I was asked for my views on a draft document this week (not from the Law Society) which stated, as one of its several principles, that lawyers should support all efforts to have laws enacted in their home jurisdiction that would require the disclosure of ultimate beneficial ownership of any incorporated entity formed within that jurisdiction.
That goes too far, and is symptomatic of a general drift to bend lawyers to do what some people think is in the public interest. We may privately believe that there should be laws about the disclosure of beneficial ownership. But that is different to imposing on lawyers an obligation – whatever ‘should’ means in that sentence – to support particular forms of legislation.
Whatever a lawyer does in his or her private time is of no interest to the regulator, provided it does not bring the profession into disrepute. And his or her political affiliations are irrelevant. Indeed a lawyer may be dead set against the disclosure of beneficial ownership, and actively campaign against it in his or free time, provided that as a lawyer all laws and ethical principles are followed.
We see this aim to have lawyers behave in accordance with current viewpoints all the time. I reported around 18 months ago about the effort by the Law Society of Upper Canada to impose an obligation on lawyers to promote equality, diversity and inclusion generally, and not only in their lawyers’ practices, even though there was no such obligation in the ethical code. Again, we may well privately support the intention behind the effort. But, in our capacity as lawyers, our ethical codes should be our guide.

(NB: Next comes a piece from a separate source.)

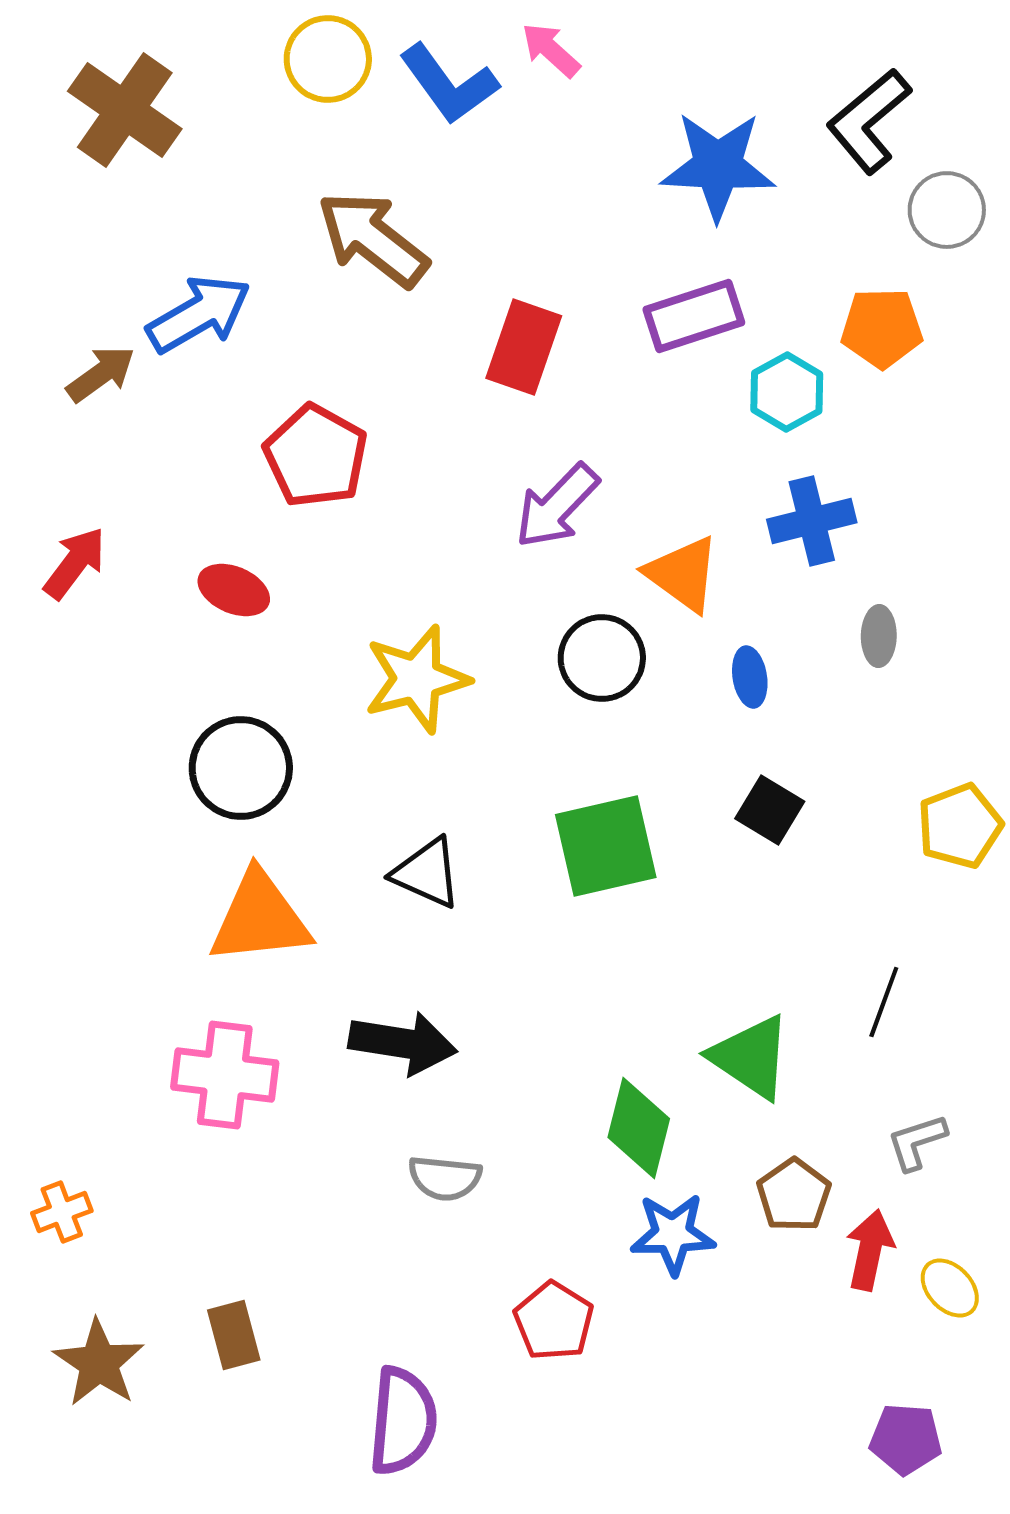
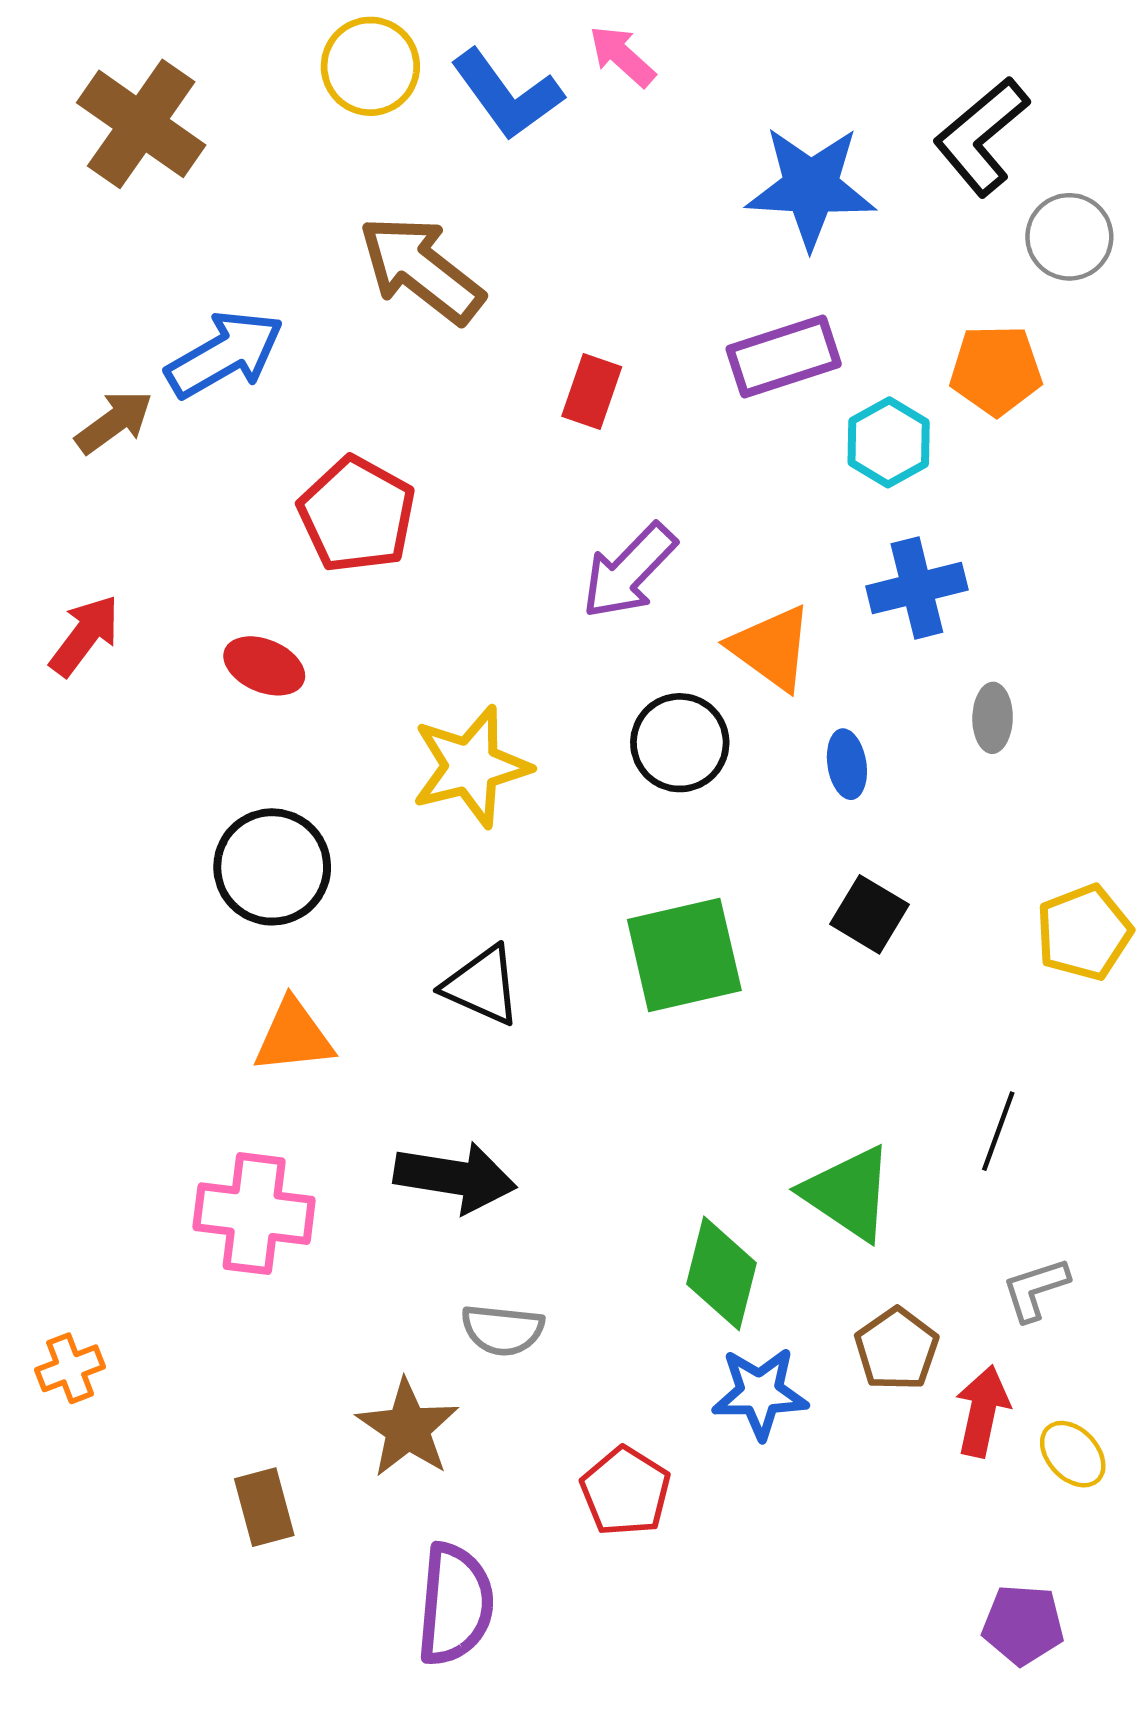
red rectangle: (524, 347) -> (592, 392), size x0.7
orange triangle: (260, 918) -> (294, 1036), size x0.7
brown star: (99, 1363) -> (408, 1428), moved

In the same vein (because it might result in more soft law guidance for lawyers), there was much comment in the Gazette this week under the article which reported the evidence given by Professor Richard Moorhead to the House of Commons’ Women and Equalities Committee. He said airily that lawyers have a duty to pay attention to the public interest and were often not doing so (this in relation to the drawing up of non-disclosure agreements).

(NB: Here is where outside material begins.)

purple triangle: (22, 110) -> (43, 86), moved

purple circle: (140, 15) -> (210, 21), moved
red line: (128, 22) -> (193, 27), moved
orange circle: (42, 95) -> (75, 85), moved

The confidence behind his delivery rested on the assumption that there is general agreement about what is in the public interest.
To take the question more generally first, is it in the public interest that Shamima Begum has been stripped of her British citizenship? Is it in the public interest that Brexit goes ahead? Is it in the public interest that we retain first-past-the-post in our parliamentary voting system? Or that we have a monarch? There are robustly conflicting answers to each of these questions. If there is a legal dispute, a court will settle it in line with current legislation. At the end, parliament is the final arbiter, being able to pass new laws.

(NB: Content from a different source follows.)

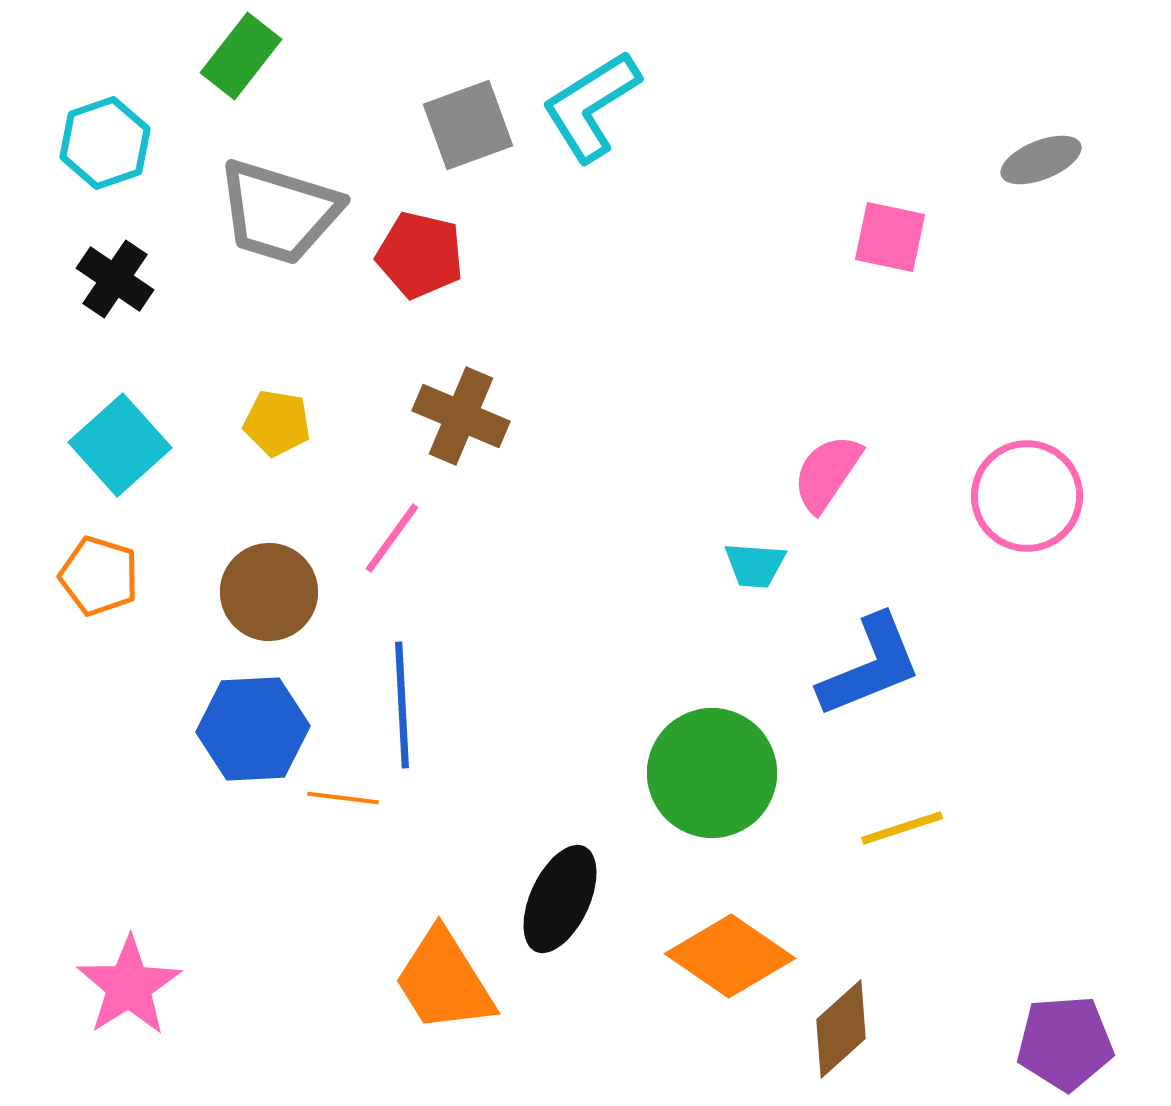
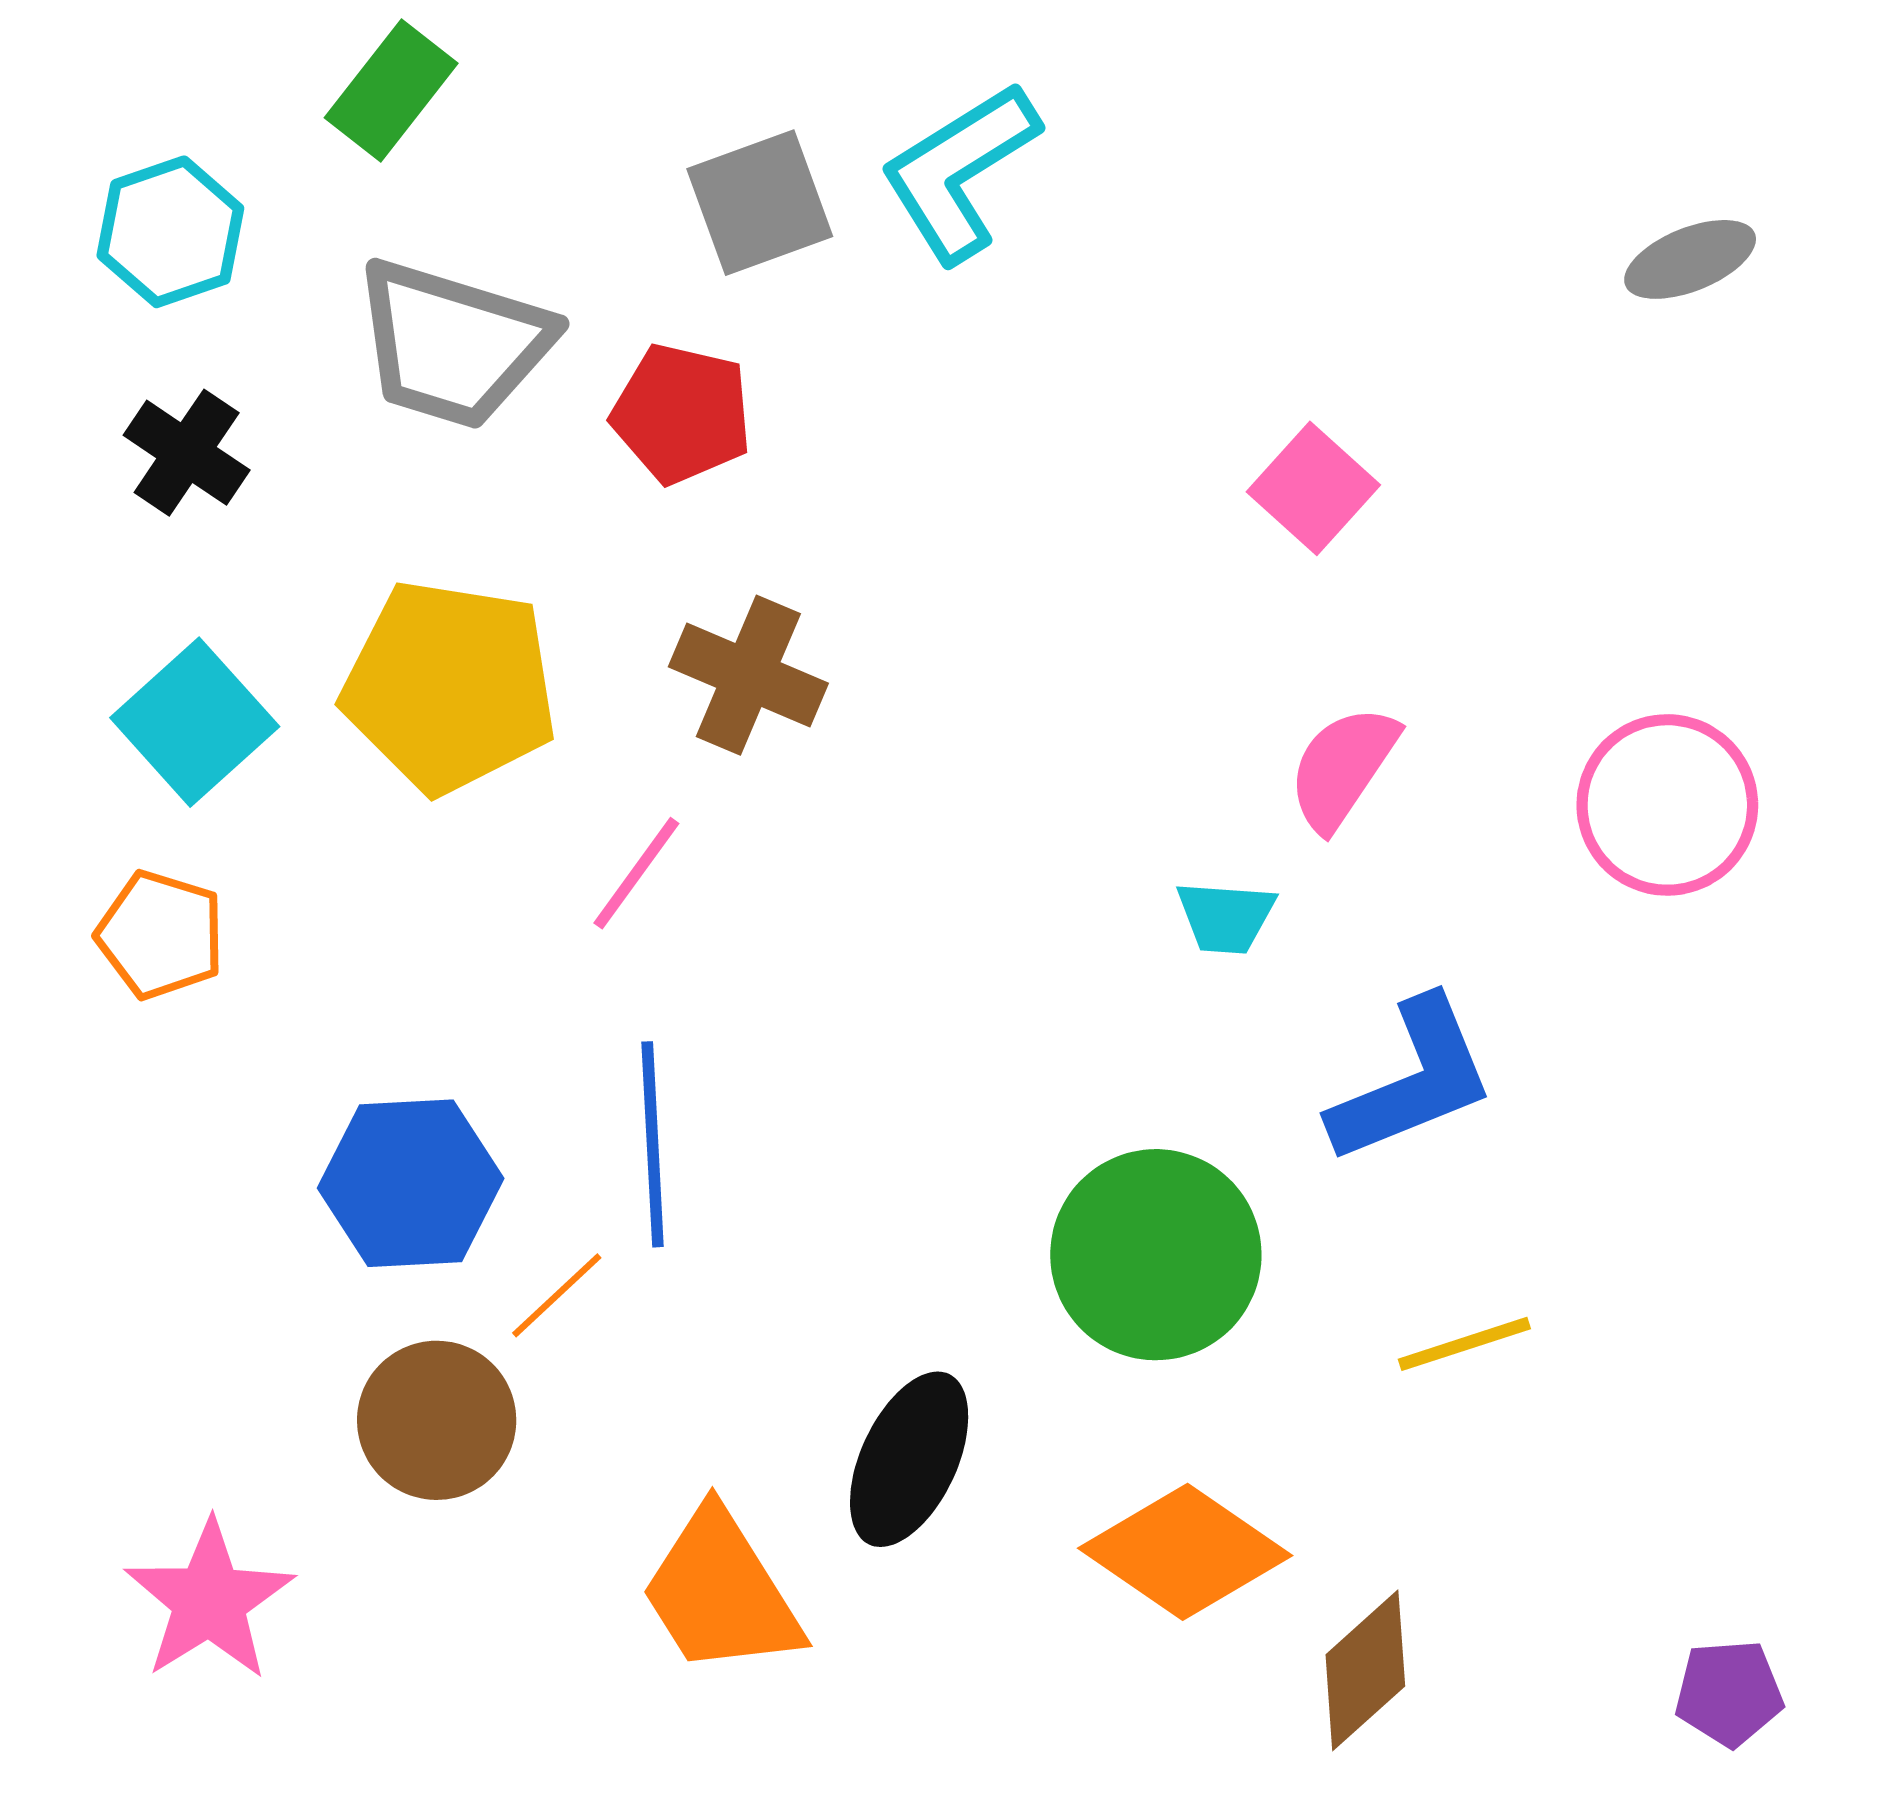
pink square: (890, 237) -> (1313, 488), moved, turned 30
yellow pentagon: (277, 423) -> (450, 686), size x2.0
brown circle: (269, 592) -> (437, 1420), moved
orange line: (343, 798) -> (557, 1295), turned -50
purple pentagon: (1065, 1043) -> (1729, 1693), size x0.7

We know that the very notion of what is in the public interest has changed over the centuries – for instance, the institution of slavery, the right of the poor to vote, and the role of women (taken in no order, and with no intention to compare one issue with the other in terms of gravity or anything else).
It might be said that non-disclosure agreements are a different matter, where all would agree that a victim who has been sexually harassed should not be silenced and a crime covered up. But, as many have pointed out, non-disclosure agreements cover a wide variety of activities, and even where sexual harassment is at issue, there may be competing claims to the public interest.
The question is who decides what is in the public interest? Under our system, as I have said, the courts and parliament are responsible. If the answer is clear, the solicitor must follow what is in the public interest (meaning here the rule of law and the administration of justice), regardless of the clients’ wishes. But what if the answer is not clear, which must be the position in a great number of cases? How does the solicitor balance the clients’ wishes against what may or may not be in the public interest?
I have seen, among lawyers who follow legal policy, an increasing distrust of soft law issued by non-regulators, usually guidelines or principles, because such guidance burdens lawyers with more obligations not in their ethical codes, and which might be used against them in litigation. Such guidelines are, in essence, an attempt to make the lawyer decide what is in the public interest in accordance with a set of views.
Of course, the lawyer has to decide the balance in each case. But the criteria should be the lawyer’s ethical code and the current law. Attempts by others, however well-meaning, to push the lawyer to decide this way or that in accordance with a particular viewpoint should be resisted.